Ekleme Tarihi: 05 Ocak 2025 - Pazar

Yeni Suriye’nin Yeni İstihbarat Başkanı

Türk medyasına servis edilen haberlerde ABD’nin  özellikle Türkmen Pınarı Ayn/El Arap/Kobani’de askeri üs kurma çalışmalarını hızlandırdığı belirtiliyor. Kamuoyundaki yaygın kanaat  ABD’nin DAEŞ mücadelesi yalanına  sarılacağı.

Nitekim New Orleans’da yılbaşı günü meydana gelen terör saldırısı soruşturmasından elde edilen ilk bulgularda  42 yaşındaki ABD vatandaşı ve eski bir asker olan Shamsud-Din Jabbar’ın “sosyal medyada IŞİD’den esinlendiğini gösteren videolar yayınladığı ortaya çıkmıştı. Enteresan olan IŞİD’in saldırıyı üstlenmemesi.

Tesadüf mü planlı saldırı mı?

Trump’ın ABD İstihbarat Direktörü Tulsi Gabbard, “Türkiye El Kaide’ye desteğinin bedelini ödeyecek!” sözleriyle hatırlanıyor. Gabbard, Türkiye’nin sadece ‘ismen’ NATO üyesi olduğunu savunurken, Kıbrıs’ın ‘birleştirilmesini’ istiyor ve terör örgütü PKK’ya yönelik harekatların ‘katliam’ olduğunu düşünüyor.

Gabbard, 2017’de gerçekleştirdiği Yunanistan ziyaretinin ardından yaptığı açıklamada, ‘Ege’de artan Türk saldırganlığı’ hakkında ABD ve Yunanistan’ın bölgede ‘işbirliğini’ güçlendirmesi gerektiğini belirtmiş ve ‘Teröristleri Silahlandırmayı Durdurma Yasası’ adlı yasa tasarısından bahsetmişti.
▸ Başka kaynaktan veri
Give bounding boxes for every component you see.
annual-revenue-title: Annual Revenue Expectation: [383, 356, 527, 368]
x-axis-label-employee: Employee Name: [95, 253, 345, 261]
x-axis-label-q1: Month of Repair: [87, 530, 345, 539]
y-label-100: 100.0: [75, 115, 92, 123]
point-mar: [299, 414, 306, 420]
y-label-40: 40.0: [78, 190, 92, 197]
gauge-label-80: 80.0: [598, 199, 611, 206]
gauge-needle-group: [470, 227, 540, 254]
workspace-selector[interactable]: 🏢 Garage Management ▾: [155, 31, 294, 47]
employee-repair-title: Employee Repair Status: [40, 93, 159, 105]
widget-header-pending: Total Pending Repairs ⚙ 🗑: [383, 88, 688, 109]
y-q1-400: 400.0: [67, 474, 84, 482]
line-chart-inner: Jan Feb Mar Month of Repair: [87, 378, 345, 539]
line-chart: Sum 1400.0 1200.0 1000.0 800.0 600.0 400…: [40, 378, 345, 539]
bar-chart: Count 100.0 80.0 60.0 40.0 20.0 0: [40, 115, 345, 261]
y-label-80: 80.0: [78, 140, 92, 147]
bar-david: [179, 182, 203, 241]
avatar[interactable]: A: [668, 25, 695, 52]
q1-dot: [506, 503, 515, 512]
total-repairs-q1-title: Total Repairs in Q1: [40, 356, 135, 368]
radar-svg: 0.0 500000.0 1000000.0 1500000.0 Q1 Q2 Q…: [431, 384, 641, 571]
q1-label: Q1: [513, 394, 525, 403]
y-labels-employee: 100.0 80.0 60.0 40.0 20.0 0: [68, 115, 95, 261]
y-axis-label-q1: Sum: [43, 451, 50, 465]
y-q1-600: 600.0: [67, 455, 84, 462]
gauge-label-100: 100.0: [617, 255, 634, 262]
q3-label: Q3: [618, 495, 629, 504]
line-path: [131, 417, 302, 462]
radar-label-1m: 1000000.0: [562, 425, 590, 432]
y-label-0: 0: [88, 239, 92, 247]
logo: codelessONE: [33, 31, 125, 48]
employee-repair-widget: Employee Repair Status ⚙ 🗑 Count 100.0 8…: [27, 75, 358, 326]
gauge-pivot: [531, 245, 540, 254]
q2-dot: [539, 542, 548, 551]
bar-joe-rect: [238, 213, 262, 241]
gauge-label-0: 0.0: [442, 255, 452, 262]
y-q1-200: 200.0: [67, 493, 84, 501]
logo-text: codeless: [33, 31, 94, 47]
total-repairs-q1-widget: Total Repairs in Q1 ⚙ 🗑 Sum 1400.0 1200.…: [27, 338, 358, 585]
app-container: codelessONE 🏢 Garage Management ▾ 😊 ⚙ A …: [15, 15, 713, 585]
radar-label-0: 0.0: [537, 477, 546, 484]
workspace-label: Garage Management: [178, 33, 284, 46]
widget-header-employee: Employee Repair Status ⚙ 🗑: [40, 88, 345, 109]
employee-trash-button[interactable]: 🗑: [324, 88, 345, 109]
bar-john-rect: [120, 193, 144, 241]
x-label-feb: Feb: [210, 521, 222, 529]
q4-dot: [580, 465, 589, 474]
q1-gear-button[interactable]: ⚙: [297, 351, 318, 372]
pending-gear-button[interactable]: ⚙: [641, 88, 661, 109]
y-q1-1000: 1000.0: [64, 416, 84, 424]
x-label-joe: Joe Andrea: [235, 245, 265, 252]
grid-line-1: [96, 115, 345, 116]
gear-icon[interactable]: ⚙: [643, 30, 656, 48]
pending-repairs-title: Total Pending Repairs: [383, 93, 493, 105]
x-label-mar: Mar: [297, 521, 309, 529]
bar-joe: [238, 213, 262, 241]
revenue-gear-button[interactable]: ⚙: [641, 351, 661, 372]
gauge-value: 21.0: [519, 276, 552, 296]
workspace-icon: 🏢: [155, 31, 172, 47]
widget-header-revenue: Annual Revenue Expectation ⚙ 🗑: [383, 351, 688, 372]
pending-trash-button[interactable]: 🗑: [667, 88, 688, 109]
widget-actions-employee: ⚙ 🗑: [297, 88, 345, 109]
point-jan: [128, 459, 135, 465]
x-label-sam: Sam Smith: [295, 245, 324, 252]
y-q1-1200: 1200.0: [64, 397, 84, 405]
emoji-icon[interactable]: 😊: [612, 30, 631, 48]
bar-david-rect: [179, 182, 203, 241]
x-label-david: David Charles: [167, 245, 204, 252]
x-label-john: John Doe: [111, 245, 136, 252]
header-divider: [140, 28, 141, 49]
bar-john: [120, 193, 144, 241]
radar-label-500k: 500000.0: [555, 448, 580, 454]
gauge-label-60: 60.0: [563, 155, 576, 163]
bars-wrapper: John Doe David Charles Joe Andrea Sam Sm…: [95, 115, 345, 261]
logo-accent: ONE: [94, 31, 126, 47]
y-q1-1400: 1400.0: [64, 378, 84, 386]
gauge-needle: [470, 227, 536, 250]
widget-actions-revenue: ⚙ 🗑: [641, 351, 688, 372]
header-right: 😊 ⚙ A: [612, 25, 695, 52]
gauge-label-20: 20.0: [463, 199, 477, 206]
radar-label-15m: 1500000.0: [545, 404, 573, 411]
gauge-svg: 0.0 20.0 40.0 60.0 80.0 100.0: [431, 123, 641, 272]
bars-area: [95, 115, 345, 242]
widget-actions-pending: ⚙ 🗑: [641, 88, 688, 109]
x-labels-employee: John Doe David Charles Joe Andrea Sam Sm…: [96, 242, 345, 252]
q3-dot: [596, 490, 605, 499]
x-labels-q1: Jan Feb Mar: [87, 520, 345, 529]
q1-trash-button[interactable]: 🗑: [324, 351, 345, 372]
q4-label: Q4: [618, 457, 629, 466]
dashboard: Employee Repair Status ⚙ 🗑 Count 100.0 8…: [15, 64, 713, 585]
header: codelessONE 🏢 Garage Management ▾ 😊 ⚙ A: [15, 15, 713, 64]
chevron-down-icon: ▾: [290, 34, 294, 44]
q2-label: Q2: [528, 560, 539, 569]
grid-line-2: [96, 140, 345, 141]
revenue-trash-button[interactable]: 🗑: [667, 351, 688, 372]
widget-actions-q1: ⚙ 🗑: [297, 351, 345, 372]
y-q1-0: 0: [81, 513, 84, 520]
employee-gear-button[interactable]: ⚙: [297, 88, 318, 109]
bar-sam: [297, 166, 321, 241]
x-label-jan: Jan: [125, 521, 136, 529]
ABD’nin eski bir ordu mensubu olan Gabbard, ABD’nin Irak’ı işgali esnasında görev alan isimlerden biri olarak biliniyor. Gabbard, Türkiye’nin  2019’da başlattığı Barış Pınarı Harekâtı sonrasında Türkiye’ye yaptırım öngören tasarıya destek vermişti. Terör örgütü YPG/PKK’yı ABD müttefiki olarak kabul eden Gabbard, “Kürt müttefiklerimiz: Güçlü durun. Türk Silahlı Kuvvetlerinin saldırısını durduracağız” da demişti.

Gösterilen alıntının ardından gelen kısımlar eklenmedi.